Tuesday, December 10, 2013

False Gods, Fox News, and Radical Love

Fox News is upset that President Obama shook hands with Raul Castro at the memorial service for Nelson Mandela. As a good southern boy, my momma taught me to shake hands when you meet someone. It's the polite thing to do, whether you particularly like the person or not. And so when Fox starts fussing about this sort of thing, I have to imagine that it doesn't much matter what the president does, Fox will find something wrong with it.

In that very limited sense (I'm not comparing Obama to Jesus, just comparing Fox to his narrow minded opponents), Fox News functions a bit like the Sadducees and Pharisees in today's gospel. These opponents have already made their judgments about Jesus. They "know" they are right and are only interested in making Jesus look bad. And so they ask questions, not to learn anything, but in hopes of catching Jesus in a mistake. It's not unlike our political scene today, and people on the left and the right are equally skilled at this game.

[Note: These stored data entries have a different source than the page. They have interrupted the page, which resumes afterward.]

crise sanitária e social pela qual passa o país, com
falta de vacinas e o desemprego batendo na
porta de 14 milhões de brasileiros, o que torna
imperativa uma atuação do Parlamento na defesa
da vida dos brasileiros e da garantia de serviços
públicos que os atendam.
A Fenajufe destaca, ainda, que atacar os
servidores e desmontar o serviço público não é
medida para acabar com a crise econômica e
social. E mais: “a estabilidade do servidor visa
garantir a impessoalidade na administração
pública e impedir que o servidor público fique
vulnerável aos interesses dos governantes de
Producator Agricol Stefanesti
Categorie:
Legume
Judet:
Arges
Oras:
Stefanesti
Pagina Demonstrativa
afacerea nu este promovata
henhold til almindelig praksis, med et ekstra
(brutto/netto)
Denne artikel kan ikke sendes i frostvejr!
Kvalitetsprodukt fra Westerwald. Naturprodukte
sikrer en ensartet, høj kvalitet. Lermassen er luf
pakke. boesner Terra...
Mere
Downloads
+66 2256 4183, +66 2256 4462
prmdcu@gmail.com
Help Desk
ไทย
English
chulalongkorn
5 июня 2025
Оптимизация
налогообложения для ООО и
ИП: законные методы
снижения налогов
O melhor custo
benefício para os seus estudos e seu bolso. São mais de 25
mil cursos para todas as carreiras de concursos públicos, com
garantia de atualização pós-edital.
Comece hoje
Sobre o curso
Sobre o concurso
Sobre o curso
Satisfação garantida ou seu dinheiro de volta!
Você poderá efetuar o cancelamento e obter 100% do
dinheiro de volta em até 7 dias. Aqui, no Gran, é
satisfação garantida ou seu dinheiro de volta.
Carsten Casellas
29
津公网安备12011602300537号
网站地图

The Pharisees' mean-spirited questioning produces one of Jesus better known statements, but nothing he says is original. He is asked about "the law" and his answer quotes from that law, in this case from Deuteronomy 6:5 and Leviticus 19:18. To paraphrase, Jesus says, "Love God with every fiber or your being, and love your neighbor as yourself." And then he adds, "On these two commandments hang all the law and the prophets."

For a Jew such as Jesus, "the law and the prophets" was shorthand for the bulk of what Christians call the Old Testament. This also spoke of what it meant to live in covenant relationship with God. Jesus is asked for a single commandment, but he will not stop with one. For Jesus, loving God cannot be separated from loving those around us, and anyone who imagines that a personal relationship with God (or with Jesus for that matter) can happen without it transforming social relationships is sadly mistaken.

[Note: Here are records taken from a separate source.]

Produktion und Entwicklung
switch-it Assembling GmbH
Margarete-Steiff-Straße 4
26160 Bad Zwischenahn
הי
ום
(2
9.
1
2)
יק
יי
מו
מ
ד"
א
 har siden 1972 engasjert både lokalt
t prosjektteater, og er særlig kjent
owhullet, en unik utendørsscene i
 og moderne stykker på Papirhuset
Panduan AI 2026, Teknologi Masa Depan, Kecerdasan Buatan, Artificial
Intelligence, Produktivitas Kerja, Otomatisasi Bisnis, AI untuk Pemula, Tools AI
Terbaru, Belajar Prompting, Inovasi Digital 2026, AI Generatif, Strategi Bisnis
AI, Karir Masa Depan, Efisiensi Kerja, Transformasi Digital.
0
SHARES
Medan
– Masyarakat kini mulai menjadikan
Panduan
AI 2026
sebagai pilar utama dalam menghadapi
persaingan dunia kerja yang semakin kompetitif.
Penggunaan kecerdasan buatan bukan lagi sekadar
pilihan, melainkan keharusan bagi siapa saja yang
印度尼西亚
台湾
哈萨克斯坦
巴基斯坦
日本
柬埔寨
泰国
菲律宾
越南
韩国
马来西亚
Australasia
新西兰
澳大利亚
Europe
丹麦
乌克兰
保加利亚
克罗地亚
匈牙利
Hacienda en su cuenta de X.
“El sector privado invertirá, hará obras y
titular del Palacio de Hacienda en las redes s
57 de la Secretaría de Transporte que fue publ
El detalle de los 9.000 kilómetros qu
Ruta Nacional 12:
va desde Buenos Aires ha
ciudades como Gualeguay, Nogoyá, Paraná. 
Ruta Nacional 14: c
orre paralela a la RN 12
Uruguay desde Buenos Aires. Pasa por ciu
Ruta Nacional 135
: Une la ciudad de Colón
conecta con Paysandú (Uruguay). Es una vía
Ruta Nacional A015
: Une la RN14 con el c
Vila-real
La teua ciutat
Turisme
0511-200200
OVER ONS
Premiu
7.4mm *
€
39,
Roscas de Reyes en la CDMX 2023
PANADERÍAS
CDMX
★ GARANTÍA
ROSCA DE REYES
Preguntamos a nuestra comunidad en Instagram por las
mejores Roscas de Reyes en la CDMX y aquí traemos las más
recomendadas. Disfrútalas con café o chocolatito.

Loving neighbor as self gets a lot of lip service from both Christians and non-Christians, but I'm not sure we reflect very much on what it actually means. To love others as myself means that my needs, wants, and desires are no more important than those of the neighbor, the other. This of course means that the needs of my family, or my community, or my nation, are not more important than those of other families, communities, or nations. But despite how easily we have slapped the Judeo-Christian label on our American culture, we've never really imagined that our national neighbors counted nearly so much as we do.

The call to love one's neighbor has nothing to do with warm and fuzzy sentimentalism. Jesus is not saying that I must have sweet, warm feelings toward everyone, no matter how they act or what they do. But he is saying that I must have their best interest at heart, just as much as I have my own. That clearly would preclude the sort of pettiness that Fox News is so good at, as well as the pettiness that marks a lot of politically motivated action from conservatives and liberals alike.

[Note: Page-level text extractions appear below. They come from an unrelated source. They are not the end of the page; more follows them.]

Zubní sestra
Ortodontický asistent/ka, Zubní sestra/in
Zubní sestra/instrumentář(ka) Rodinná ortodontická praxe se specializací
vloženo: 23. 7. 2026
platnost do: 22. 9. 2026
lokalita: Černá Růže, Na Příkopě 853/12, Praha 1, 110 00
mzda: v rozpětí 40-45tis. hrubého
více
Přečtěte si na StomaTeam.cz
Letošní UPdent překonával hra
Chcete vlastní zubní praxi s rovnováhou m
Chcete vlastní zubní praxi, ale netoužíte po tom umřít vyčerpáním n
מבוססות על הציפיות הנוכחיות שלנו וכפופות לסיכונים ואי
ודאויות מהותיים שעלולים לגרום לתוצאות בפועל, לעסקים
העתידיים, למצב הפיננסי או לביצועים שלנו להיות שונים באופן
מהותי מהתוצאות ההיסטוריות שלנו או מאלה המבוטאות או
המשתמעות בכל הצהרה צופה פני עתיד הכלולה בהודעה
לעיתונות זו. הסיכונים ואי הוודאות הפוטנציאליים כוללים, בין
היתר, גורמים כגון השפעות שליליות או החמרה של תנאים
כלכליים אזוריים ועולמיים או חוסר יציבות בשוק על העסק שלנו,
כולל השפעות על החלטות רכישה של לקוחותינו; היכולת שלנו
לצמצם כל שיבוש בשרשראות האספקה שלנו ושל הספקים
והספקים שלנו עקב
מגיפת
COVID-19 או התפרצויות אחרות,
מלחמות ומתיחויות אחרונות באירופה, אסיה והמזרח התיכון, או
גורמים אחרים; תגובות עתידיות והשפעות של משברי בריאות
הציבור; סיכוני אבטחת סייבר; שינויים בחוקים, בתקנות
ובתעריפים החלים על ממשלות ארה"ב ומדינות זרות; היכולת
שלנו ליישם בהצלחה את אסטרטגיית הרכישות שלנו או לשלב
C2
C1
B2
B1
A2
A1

But I can't stop there. There are plenty of reasons for the rapid rise of the "Nones" in American religious life, people whose respond, "None of the above" when asked for a religious preference. Some reasons are external to church and faith and beyond our control. But failure of so many Christians to embody what Jesus insists is at the core of a faithful life surely has done tremendous damage to our image. Fox News and a cadre of religious conservatives are often prime examples of a pettiness and an "us versus them" mentality that seems devoid of any love or real concern for the other. However, this cannot be said of all religious conservatives, and such behavior is hardly restricted to conservatives.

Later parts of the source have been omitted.